[Extracted page text data]
━━━

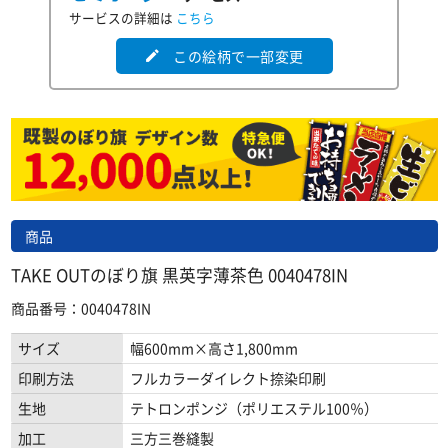
サービスの詳細は
こちら
この絵柄で一部変更
edit
商品
TAKE OUTのぼり旗 黒英字薄茶色 0040478IN
商品番号：0040478IN
サイズ
幅600mm×高さ1,800mm
印刷方法
フルカラーダイレクト捺染印刷
生地
テトロンポンジ（ポリエステル100％）
加工
三方三巻縫製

━━━

## [Exercise aim]
Starting at the line that contains "フルカラーダイレクト捺染印刷", print every line through the last one of the records, exactly and with nothing else.

## [Response to the exercise]
フルカラーダイレクト捺染印刷
生地
テトロンポンジ（ポリエステル100％）
加工
三方三巻縫製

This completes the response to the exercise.